ECLI:NL:CRVB:2004:AO3987
Centrale Raad van Beroep
- Hoger beroep
- M.M. van der Kade
- T.L. de Vries
- H.J. Simon
- Rechtspraak.nl
Niet-ontvankelijkheid van hoger beroep door te late indiening van machtiging
In deze zaak heeft mr. J.A.G. Jansen, belastingadviseur te Waalwijk, namens de opposant hoger beroep ingesteld tegen een uitspraak van de rechtbank Breda van 27 januari 2003. De Centrale Raad van Beroep heeft in een eerdere uitspraak op 29 juli 2003 het hoger beroep niet-ontvankelijk verklaard omdat de verlangde machtiging niet tijdig was ingediend. De opposant heeft hiertegen verzet aangetekend. Tijdens de zitting op 19 december 2003 is de opposant verschenen, terwijl de geopposeerde, de Raad van bestuur van het Uitvoeringsinstituut werknemersverzekeringen, zich niet heeft laten vertegenwoordigen.
De Raad heeft vastgesteld dat de opposant op 20 maart 2003 is verzocht om binnen vier weken een schriftelijke machtiging over te leggen. Vervolgens is de opposant bij aangetekend schrijven van 22 april 2003 nogmaals de gelegenheid geboden om de machtiging binnen twee weken in te dienen. De machtiging is echter pas op 15 mei 2003 ontvangen. De Raad overweegt dat de termijn van twee weken voor het indienen van de machtiging te kort is, vooral gezien de omstandigheden dat de opposant stelt de brief van 20 maart 2003 niet te hebben ontvangen. De Raad concludeert dat de opposant niet op de juiste wijze in de gelegenheid is gesteld om de machtiging tijdig in te dienen.

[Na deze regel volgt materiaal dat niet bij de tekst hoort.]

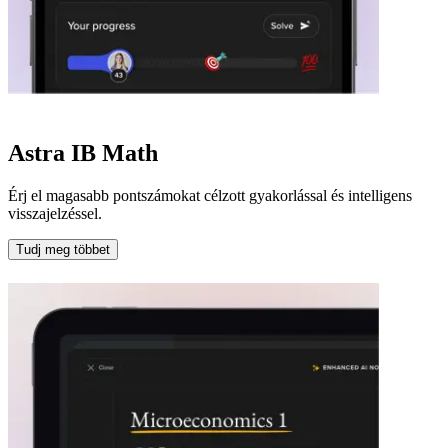
Astra IB Math
Érj el magasabb pontszámokat célzott gyakorlással és intelligens
visszajelzéssel.
Tudj meg többet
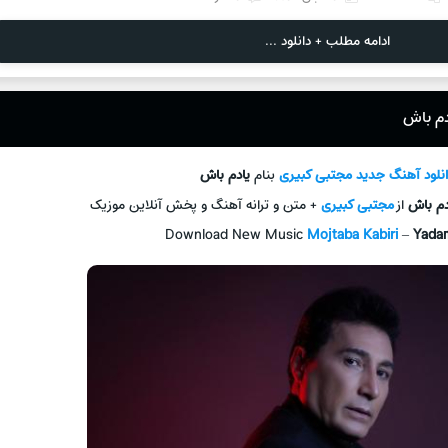
ادامه مطلب + دانلود ...
دم باش
نلود آهنگ جديد
مجتبی کبیری
بنام
یادم باش
دم باش
از
مجتبی کبیری
+ متن و ترانه آهنگ و پخش آنلاين موزيک
Download New Music
Mojtaba Kabiri
–
Yada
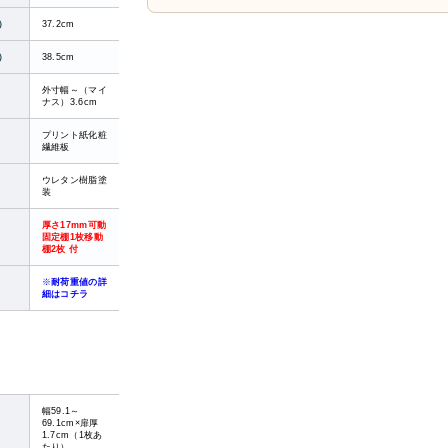
）
37.2cm
）
38.5cm
外寸幅～（マイ
ナス）3.6cm
プリント紙化粧
繊維板
ウレタン樹脂塗
装
厚さ17mm可動
固定棚1枚移動
棚2枚 付
※
耐荷重値の詳
細はコチラ
幅59.1～
69.1cm×扉厚
1.7cm（1枚あ
たり）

Op basis van deze overwegingen heeft de Raad het verzet gegrond verklaard en de eerdere uitspraak van 29 juli 2003 vernietigd. De Raad heeft besloten het onderzoek voort te zetten in de stand waarin het zich bevond, zonder toepassing te geven aan artikel 8:75 van de Algemene wet bestuursrecht. De uitspraak is gedaan door mr. M.M. van der Kade als voorzitter en mr. T.L. de Vries en mr. H.J. Simon als leden, met mr. M.F. van Moorst als griffier, en is openbaar uitgesproken op 30 januari 2004.